Weekend Discussion: Microsoft and 86%
Friday July 14th, 2000
There has been a lot of discussion about Microsoft's release of IE 5.5 recently, especially in regards to their support for standards such as CSS, DOM, and XML. Apparently Microsoft is developing new proprietary technologies at the expense of standards compliance in core web technologies.
With all this hoopla aimed at Microsoft, we shouldn't be letting Netscape off easy. I think it's time for Netscape to come out and state clearly where they expect to be in terms of standards compliance at version 6.0. If it is not the 100% that we had been told to expect, it's in their best interest to say why. Remember, Netscape 6.0 will have its own "behavior" implementation (XBL) that is, at this point, just as proprietary as Microsoft's DHTML behaviors (the dev team plans on submitting XBL to the W3C in the future).
And although Mozilla.org has not taken a position one way or another on Mozilla's standards compliance, it would be nice if they could weigh in and let the community know what they're thinking in terms of standards support in Mozilla's first release.
What do you think about standards support and compliance? Is it important? Or should the placation of existing customers be the priority? Let us know!
#46 Re: Re: Re: GET IT OUT!!!
by TonyG <firstname.lastname@example.org.Yuk>
Sunday July 16th, 2000 4:28 AM
You are replying to this message
you make it sound as if you need totally different websites for each browser. a little thinking here and there to make it work in all browsers is not as painful as not supporting a browser.
Hehe. Not at all mate. I have been developing web sites for years and I have always insisted that sites look and behave the same in IE and NS. I also code as defensively as possible and insist that I and my developers use single, branching pages. However, I have the luxury of having developed in a commercial environment for companies who insisted on full support for Netscape. My first real web job was for a company designing and hosting sites on Netscape servers.
Today however: " a little thinking here and there to make it work in all browsers is not as painful as not supporting a browser."

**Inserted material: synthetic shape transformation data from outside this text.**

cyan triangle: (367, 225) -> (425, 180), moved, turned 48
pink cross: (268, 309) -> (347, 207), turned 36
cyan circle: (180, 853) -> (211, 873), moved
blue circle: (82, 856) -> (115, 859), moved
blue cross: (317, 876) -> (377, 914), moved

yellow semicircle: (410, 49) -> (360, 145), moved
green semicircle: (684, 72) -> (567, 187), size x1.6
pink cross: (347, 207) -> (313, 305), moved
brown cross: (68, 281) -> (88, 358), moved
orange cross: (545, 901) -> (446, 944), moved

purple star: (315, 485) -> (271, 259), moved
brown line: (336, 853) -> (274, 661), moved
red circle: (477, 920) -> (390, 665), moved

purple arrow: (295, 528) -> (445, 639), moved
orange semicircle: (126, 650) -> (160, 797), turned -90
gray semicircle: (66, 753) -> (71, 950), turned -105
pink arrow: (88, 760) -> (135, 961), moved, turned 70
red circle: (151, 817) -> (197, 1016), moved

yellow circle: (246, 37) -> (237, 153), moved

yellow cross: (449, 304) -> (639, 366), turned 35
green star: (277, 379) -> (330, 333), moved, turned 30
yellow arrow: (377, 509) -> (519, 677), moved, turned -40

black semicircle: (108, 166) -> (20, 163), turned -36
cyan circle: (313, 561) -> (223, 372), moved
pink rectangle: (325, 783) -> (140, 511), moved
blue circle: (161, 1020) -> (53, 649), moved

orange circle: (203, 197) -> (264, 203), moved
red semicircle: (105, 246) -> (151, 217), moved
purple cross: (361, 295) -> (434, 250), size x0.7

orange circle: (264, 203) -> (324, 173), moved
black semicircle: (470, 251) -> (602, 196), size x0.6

- is simply not true. The fact is more and more companies are running IE only Intranets where coding for Netscape is not needed. This has led to a whole tranche of "Developers" who have never coded for anything other than IE. In that environment, adding support for Netscape is a real pain in the butt for these people. I'm not talking about quirky table layouts here. I'm talking about Dynamic HTML techniques and ActiveX controls. I learned Java to allow me to use applets for Netscape and IE instead of ActiveX - but try suggesting that to the IE only mob and see where you get...
Maybe this is a UK thing, since there is a chronic skills shortage in IT and Web Development at the moment. the result is people who weren't good enuff by the standards of a few years ago, are now doing crash courses in Visual Interdev and calling themselves developers.